Many political parties have emerged within the last few months.
With that span of time, some have proven to grow more progressive in terms of finding candidates and members; a few are seemingly becoming more serious about the whole process; and others continue to be no more than a mere name.
The next step for these parties is to now register with the Election Commission so they stand legit.
There, however, seems to be some confusion in fulfilling this crucial process.
Some of recently formed parties are of the understanding that registration with the commission only meant having to, among others, submit a proposed party name, along with a list of its members, including those of president, secretary and other office bearers.
The Election Commission officials said the interested parties, should also provide, at the time of registration, the list of candidates they intend to field during the general election.
This is where the confusion lies.
While some parties are ready with a tentative list of names, others are either halfway through, or they have not been able to budge beyond the party name.
All this while they were of the understanding that the name-list of candidates, that too a tentative one, was not required for political parties intending to contest the election until the seventh day, after announcement of dates for elections.
Some party members feel Election Commission’s seeking names of candidates, that too all required 47, was unreasonable.
They fear this would slim their chances of confirming prospective candidates to join them, which is a major hurdle today for anyone interested in forming a party.
In other words, it more or less means killing a party, credible ones at that, which is even more difficult to form.

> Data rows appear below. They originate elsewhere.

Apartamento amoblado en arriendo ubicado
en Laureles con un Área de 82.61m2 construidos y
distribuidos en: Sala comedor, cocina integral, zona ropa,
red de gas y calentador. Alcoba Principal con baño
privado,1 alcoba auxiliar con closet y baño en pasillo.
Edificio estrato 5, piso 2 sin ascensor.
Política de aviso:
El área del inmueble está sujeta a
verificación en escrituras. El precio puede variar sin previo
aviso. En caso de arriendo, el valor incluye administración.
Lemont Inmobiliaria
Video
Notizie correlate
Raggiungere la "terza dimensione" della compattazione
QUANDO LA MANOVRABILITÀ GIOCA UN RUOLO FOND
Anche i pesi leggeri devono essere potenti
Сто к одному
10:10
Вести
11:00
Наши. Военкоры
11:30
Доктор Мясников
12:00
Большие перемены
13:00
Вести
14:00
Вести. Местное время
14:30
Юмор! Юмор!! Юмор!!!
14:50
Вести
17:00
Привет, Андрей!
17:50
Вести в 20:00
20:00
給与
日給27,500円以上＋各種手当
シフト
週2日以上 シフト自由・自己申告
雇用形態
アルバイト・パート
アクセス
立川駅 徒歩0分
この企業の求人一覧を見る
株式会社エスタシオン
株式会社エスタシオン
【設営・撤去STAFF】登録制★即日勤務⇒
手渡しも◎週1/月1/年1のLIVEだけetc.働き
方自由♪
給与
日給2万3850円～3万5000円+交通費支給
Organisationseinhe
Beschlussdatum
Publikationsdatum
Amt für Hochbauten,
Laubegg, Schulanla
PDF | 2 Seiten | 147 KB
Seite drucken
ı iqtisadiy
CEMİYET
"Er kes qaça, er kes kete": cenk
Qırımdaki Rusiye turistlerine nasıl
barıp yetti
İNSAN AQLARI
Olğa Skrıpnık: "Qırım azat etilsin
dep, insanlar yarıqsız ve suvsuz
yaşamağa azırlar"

Many a candidate, who is being eyed and approached, is a civil servant or corporate employee, most of whom, given the way Bhutanese are, are biding their time, perhaps until the last moment.
First, they have to study each of the parties to gauge their credibility and strength before hopping on, and an auspicious time and day has to be chosen to make public their candidature.
Anything done in haste at this juncture, party members fear, will send those prospective candidates back into their cocoons.
But the Election Commission requiring interested parties to submit the list of their candidates’ names could be there for a reason.
Besides conducting a free and fair election, it would be the responsibility of the commission to ensure that candidates with criminal records and those, who have proven to be questionable in their dealings, are screened.
In fact, this move on the part of the commission also serves the parties well, because they will find more time to look for replacement candidates for those deemed unfit.
After all, candidates should be those worth the election broadcasting time and funds, and access to party election expenses.
Kuensel Editorial on the 31st August, 2012.